The purpose of this R package (likely to undergo a name change…) is to:

  1. provide a (currently) faster alternative to the R package auk for importing and munging the large eBird datasets*.
  2. integrate the BBS and eBird observation datasets for use in hierarchical modeling efforts by assigning point-referenced data to a gridded surface.
  3. provide modeling workflow for analysing spatio-temporal dynamics in Nimble or JAGS.

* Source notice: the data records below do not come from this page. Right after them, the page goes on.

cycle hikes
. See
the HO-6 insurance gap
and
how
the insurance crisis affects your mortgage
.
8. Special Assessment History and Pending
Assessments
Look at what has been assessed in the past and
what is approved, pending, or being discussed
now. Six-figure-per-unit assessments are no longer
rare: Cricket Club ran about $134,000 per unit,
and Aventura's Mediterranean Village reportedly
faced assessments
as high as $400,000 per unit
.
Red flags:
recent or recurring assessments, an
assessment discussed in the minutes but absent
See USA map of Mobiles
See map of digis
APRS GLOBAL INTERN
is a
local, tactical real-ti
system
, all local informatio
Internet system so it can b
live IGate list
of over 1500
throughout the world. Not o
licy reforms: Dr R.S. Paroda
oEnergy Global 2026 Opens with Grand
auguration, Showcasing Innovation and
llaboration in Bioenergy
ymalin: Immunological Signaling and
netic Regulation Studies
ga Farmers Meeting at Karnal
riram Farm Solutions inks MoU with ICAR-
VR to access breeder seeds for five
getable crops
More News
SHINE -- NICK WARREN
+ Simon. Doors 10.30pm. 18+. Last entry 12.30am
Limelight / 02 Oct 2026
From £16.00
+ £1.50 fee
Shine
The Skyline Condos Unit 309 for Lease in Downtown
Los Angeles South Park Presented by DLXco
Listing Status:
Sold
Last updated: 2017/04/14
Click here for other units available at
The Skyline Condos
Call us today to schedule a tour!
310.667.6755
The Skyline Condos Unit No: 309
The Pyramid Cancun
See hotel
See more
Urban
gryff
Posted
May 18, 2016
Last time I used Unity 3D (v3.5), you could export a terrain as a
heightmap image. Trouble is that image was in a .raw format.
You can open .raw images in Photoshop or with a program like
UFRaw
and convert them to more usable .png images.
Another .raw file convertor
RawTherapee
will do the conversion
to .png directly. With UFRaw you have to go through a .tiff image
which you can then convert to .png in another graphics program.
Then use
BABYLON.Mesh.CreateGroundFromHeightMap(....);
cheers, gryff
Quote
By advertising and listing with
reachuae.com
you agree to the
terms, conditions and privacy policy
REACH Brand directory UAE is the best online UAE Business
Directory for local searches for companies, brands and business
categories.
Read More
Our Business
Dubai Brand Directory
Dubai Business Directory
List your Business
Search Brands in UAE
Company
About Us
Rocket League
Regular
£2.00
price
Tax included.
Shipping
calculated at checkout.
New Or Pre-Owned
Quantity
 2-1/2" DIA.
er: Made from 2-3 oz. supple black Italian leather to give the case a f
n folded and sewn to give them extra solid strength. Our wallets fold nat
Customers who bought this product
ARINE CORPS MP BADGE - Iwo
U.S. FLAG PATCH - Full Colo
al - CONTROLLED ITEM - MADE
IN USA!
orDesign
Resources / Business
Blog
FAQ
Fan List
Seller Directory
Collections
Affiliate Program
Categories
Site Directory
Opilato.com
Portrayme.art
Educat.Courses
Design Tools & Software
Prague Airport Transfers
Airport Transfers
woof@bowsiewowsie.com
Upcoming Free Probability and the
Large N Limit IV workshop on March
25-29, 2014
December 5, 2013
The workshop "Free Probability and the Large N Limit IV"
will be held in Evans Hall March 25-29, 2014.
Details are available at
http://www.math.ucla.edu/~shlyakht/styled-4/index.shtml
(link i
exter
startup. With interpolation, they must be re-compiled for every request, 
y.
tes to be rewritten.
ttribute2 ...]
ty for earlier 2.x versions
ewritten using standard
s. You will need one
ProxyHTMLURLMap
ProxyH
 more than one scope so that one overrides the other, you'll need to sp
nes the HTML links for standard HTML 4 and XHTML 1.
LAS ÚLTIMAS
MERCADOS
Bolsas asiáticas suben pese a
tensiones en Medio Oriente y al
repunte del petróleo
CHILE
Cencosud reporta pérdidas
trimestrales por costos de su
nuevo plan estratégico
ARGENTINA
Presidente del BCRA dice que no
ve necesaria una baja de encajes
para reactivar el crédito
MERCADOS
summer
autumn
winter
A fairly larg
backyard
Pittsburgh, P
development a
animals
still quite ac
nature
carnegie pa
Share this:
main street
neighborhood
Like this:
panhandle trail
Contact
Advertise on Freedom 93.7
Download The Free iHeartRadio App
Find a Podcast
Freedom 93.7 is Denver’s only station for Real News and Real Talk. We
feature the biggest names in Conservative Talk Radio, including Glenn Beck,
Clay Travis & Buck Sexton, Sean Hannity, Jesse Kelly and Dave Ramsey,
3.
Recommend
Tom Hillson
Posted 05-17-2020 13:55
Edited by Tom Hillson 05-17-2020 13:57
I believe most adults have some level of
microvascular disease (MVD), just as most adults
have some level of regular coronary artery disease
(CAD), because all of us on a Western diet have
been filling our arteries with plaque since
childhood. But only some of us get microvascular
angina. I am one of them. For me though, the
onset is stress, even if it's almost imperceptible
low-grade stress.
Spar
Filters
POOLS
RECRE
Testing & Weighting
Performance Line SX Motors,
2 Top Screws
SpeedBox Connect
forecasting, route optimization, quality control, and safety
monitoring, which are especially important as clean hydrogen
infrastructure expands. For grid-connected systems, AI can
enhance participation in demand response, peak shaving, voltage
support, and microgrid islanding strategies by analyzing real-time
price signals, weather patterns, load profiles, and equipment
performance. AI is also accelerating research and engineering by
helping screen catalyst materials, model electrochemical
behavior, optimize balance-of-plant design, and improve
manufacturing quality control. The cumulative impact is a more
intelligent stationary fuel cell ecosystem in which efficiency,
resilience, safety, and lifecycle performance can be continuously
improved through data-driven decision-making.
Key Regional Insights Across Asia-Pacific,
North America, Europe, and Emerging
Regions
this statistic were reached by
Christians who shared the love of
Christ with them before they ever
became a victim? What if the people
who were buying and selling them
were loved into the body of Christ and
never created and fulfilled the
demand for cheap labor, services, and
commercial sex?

*@cboettig and @amstrimas are currently developing an auk alternative, birddb. It is likely that, once stable, this R package will use birddb as dependency for eBird import and manipulation. For now, however, the functions herein provide a much faster alternative to auk.

Installation

Download development version from GitHub with:

# install.packages("devtools")
# remotes::install_github("trashbirdecology/bbsassistant") # to be safe
remotes::install_github("trashbirdecology/bbsebird")

eBird Data Requirements

Prior to using this package, you must have downloaded eBird data. To request and download eBird observations, visit the eBird website. Credentials are required, and may take up to a few business days for approval, depending on use case. For more information on the eBird data see the eBird website, or visit the repository for the Cornell Lab of Ornithology’s offical R package for munging eBird data, auk.

When your account is approved, you will gain access to the eBird Basic Database (EBD). This package requires two components of the EBD to be saved to local file:

  1. the observations (i.e. counts)
  2. the sampling events (i.e. information about the observation process)

DATA MUNGING

Step 1: Setup

#explicitly load some packages
pkgs <- c("bbsebird")
# install.packages("mapview") # you can use thsi package to get interactive map views..
invisible(lapply(pkgs, library, character.only = TRUE))
rm(pkgs)

If using this README, this is the only RMD chunk you shoudl have to edit. Most important are where the eBird data and BBS shapefiles are stored (dir.orig.data) and where you wish to save resulting data/models (dir.proj). The latter need not exist – if it does not exist the package will create the directory for you.

# REQUIRED ARGUMENTS
dir.orig.data  = "C:/Users/jburnett/OneDrive - DOI/bbsebird-testing/" # this will be improved to be more intuitive re: what data? 
dir.proj       = "C:/users/jburnett/OneDrive - DOI/bbsebird-testing/House_Sparrow/"
species             = c("House Sparrow") ## eventually need to add alookup table to ensure species.abbr and speices align.
species.abbr        = c("houspa") # see ebird filename for abbreviation
### this needs improvement as well...e.g. a species lookup table to link common-speci-abbrev across BBS and eBird data...
##bbs arguments
usgs.layer          = "US_BBS_Route-Paths-Snapshot_Taken-Feb-2020" # name of the USGS BBS route shapefile to use
cws.layer           = "ALL_ROUTES" # name of the Canadian (CWS) BBS route shapefile.
##ebird arguments
mmyyyy              = "dec-2021" # the month and year of the eBird data downloads on file

# Strongly suggested but optional args
##general arguments
# dir.proj  = "C:/Users/jburnett/desktop/testing/"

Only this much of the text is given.